闵千秋老先生点了点头,目送白卿言被人搀扶着扶上马。
闵千秋老先生因要为白家立传,在白府客居已久,自是知道白卿言自入冬以来……两次差点儿都一命呜呼。
见被人扶上马那简单的动作都让白卿言胸口起伏剧烈,她手捂住心口十分难受的样子,却咬着牙快马奔袭而出。
闵千秋老先生心里不出的滋味。
为了奔救两城百姓……这个还不如她孙女儿大的姑娘,竟不顾己身,连马车都不敢坐,欲快马前往大都城。
曾经,闵千秋老先生读过白卿言写给白家英灵的祭文。
其中有这么一段……
诸子生不同时,有长幼之分,志若一辙,无出长短。若有问生平所求,必答曰……海晏河清,天下太平!

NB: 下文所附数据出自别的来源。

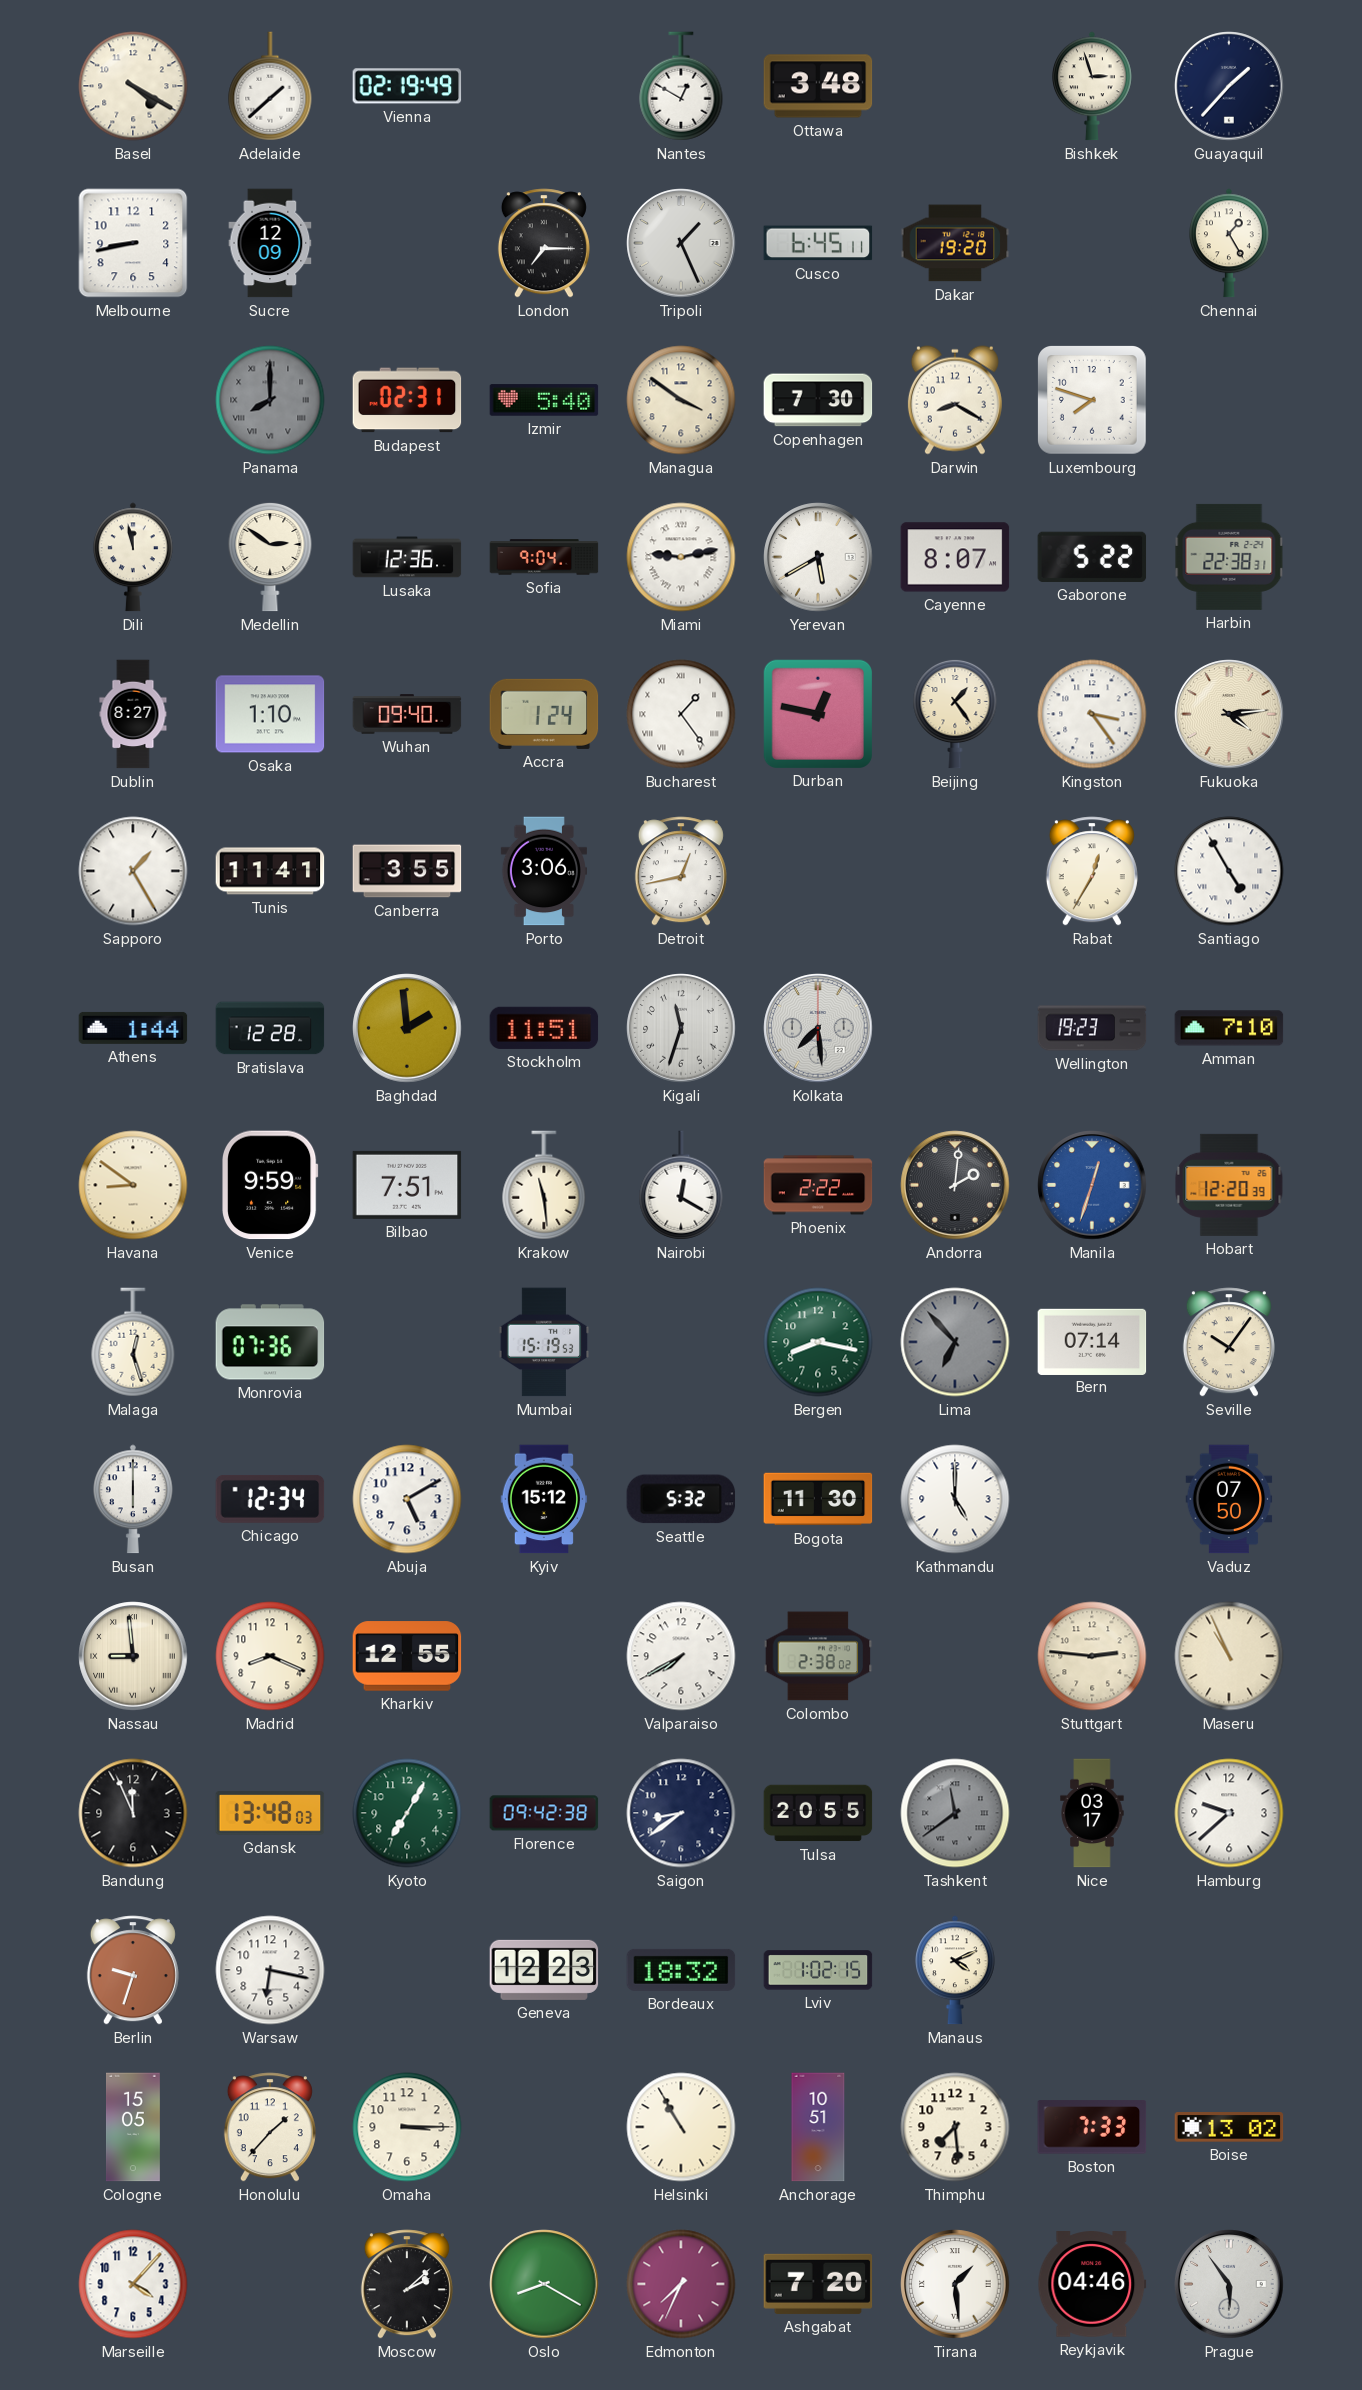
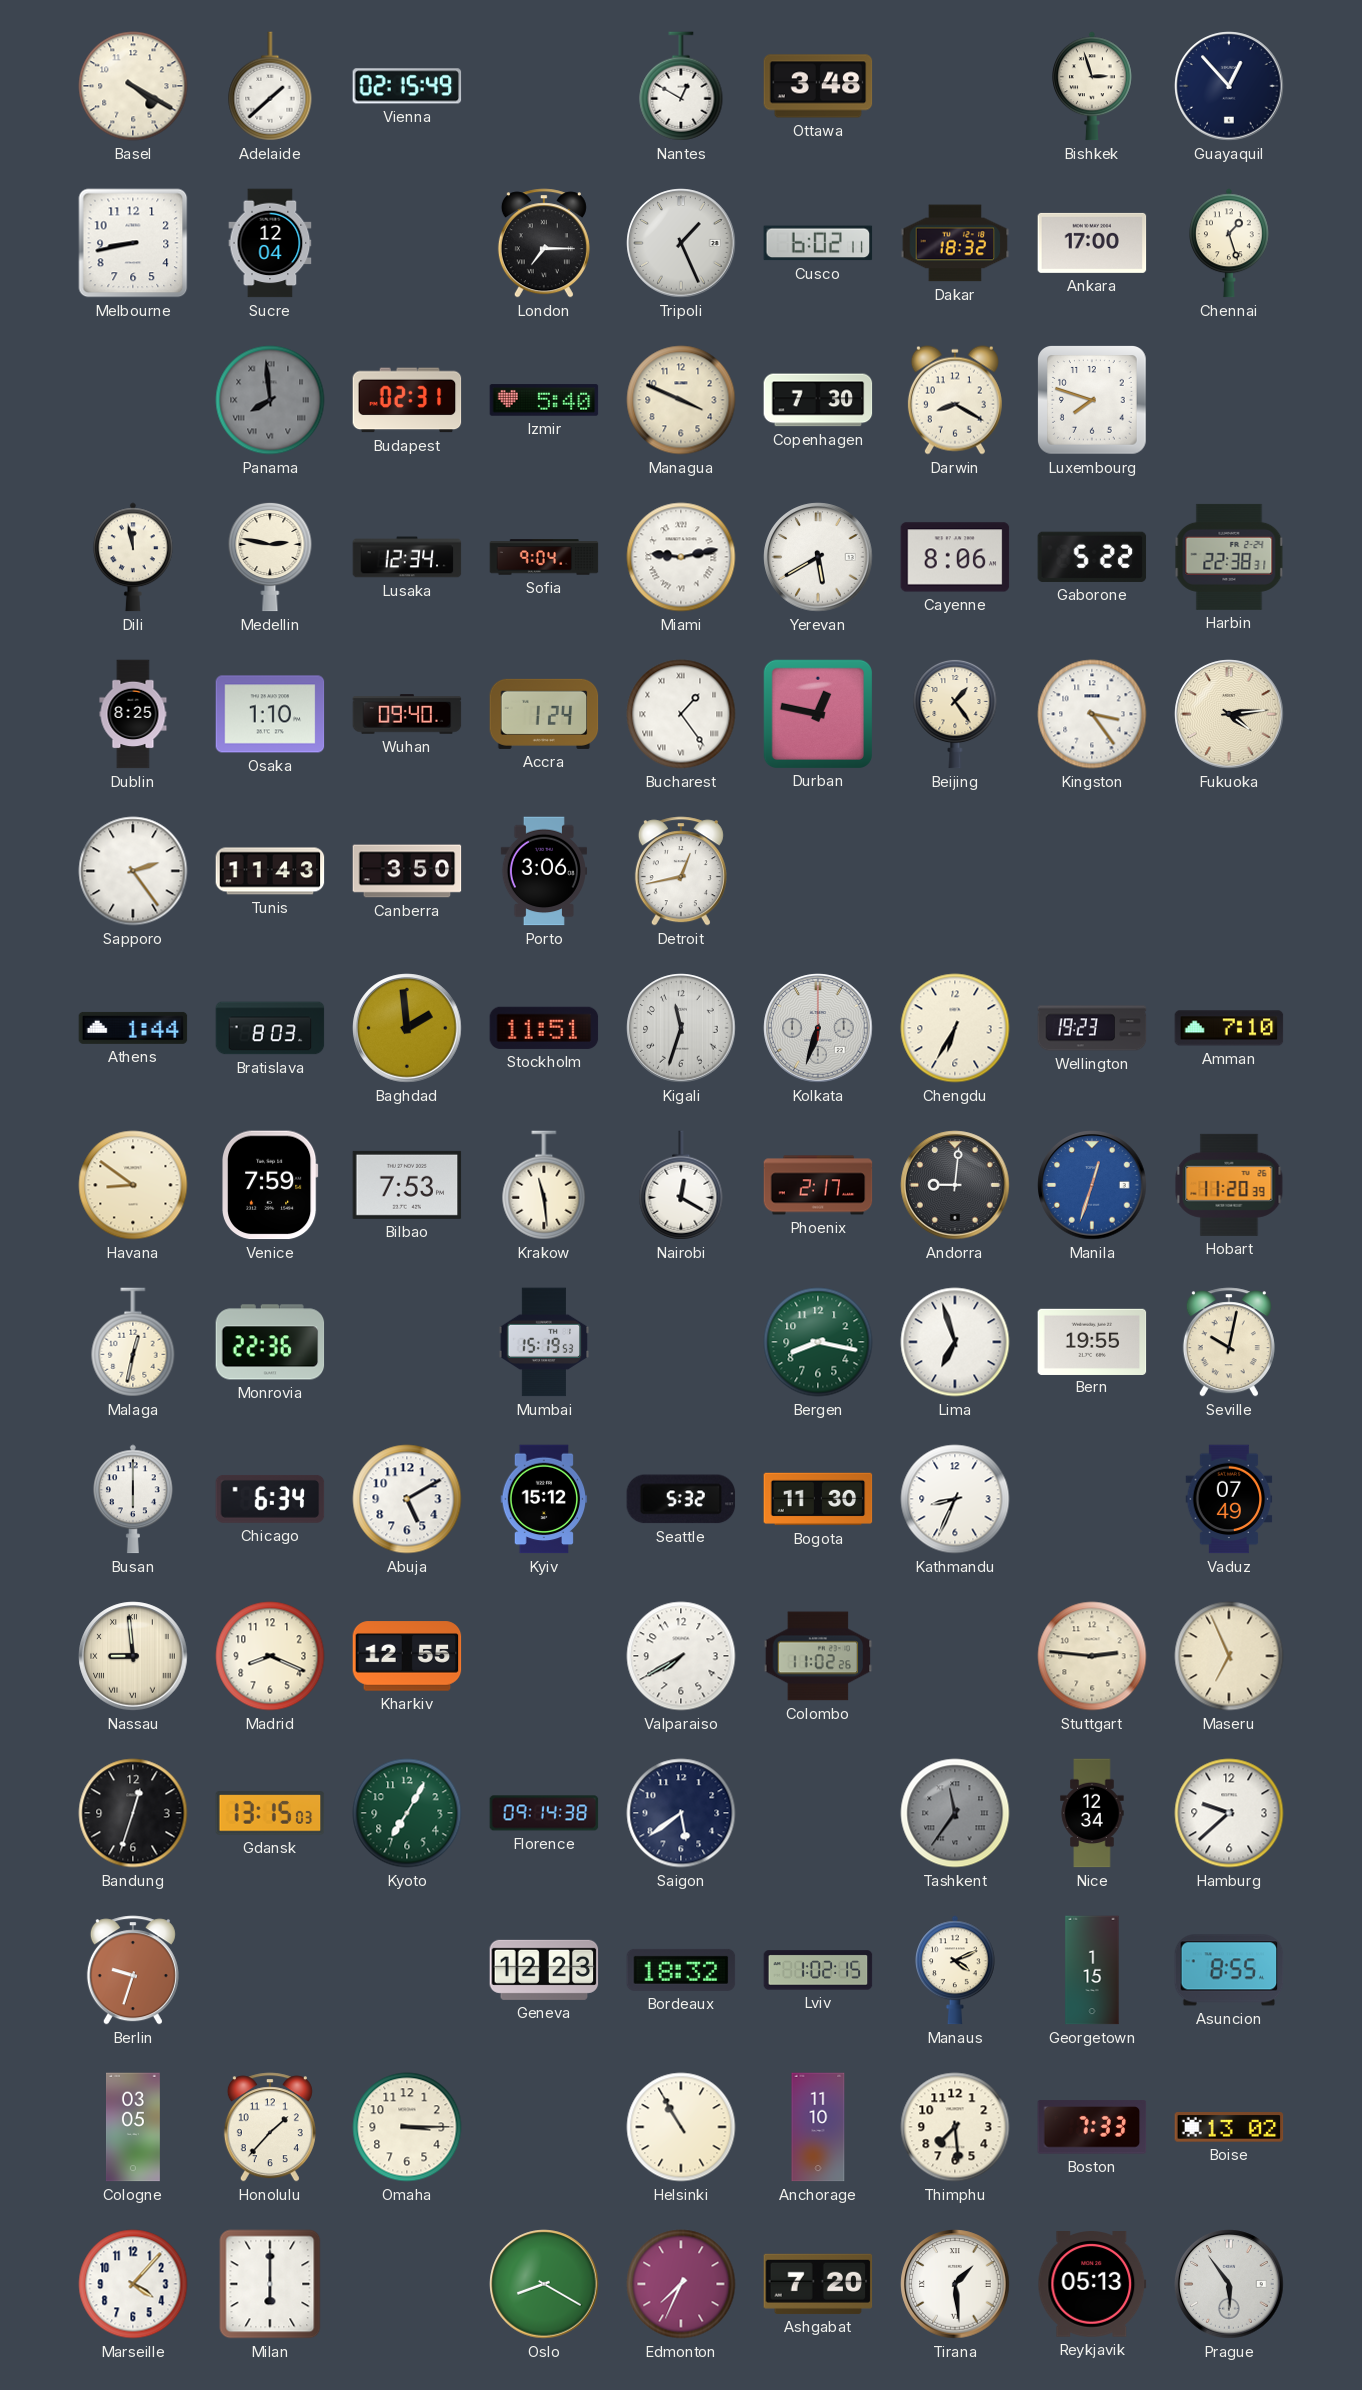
Vienna: 02:19 -> 02:15
Guayaquil: 1:37 -> 12:53
Sucre: 12:09 -> 12:04
Cusco: 6:45 -> 6:02
Dakar: 19:20 -> 18:32
Ankara: none -> 17:00
Chennai: 1:25 -> 1:27
Panama: 8:00 -> 7:59
Managua: 3:51 -> 3:49
Medellin: 2:51 -> 2:47
Lusaka: 12:36 -> 12:34
Cayenne: 8:07 -> 8:06
Dublin: 8:27 -> 8:25
Sapporo: 1:25 -> 2:24
Tunis: 11:41 -> 11:43
Canberra: 3:55 -> 3:50
Rabat: 12:35 -> none
Santiago: 4:55 -> none
Bratislava: 12:28 -> 8:03
Kolkata: 7:29 -> 6:33
Chengdu: none -> 6:35
Venice: 9:59 -> 7:59
Bilbao: 7:51 -> 7:53
Phoenix: 2:22 -> 2:17
Andorra: 2:01 -> 9:01
Hobart: 12:20 -> 11:20
Malaga: 12:27 -> 12:32
Monrovia: 07:36 -> 22:36
Lima: 6:53 -> 6:57
Lima dial: grey -> white
Bern: 07:14 -> 19:55
Seville: 10:06 -> 10:02
Chicago: 12:34 -> 6:34
Kathmandu: 5:00 -> 8:34
Vaduz: 07:50 -> 07:49
Colombo: 2:38 -> 11:02
Maseru: 10:56 -> 6:56
Bandung: 11:56 -> 12:33
Gdansk: 13:48 -> 13:15
Florence: 09:42 -> 09:14
Saigon: 8:39 -> 5:39
Tulsa: 20:55 -> none
Tashkent: 11:39 -> 11:36
Nice: 03:17 -> 12:34
Warsaw: 6:17 -> none
Georgetown: none -> 1:15
Asuncion: none -> 8:55
Cologne: 15:05 -> 03:05
Anchorage: 10:51 -> 11:10
Milan: none -> 6:00
Moscow: 2:08 -> none
Reykjavik: 04:46 -> 05:13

闵千秋老先生抬手轻轻抚着胡须:“白家会教孩子啊!晋国百年将门镇国公府白家,果然当得起……镇国二字。”
当日下午,镇国公主白卿言拖着“将死之躯”前往大都城,为救华阳、秦怀二城百姓的事情便在朔阳传开来。
有人称,亲眼看到镇国公主被人扶着跨出白府,又被人扶着上了马,那脸毫无血色,整个人都瘦脱相了。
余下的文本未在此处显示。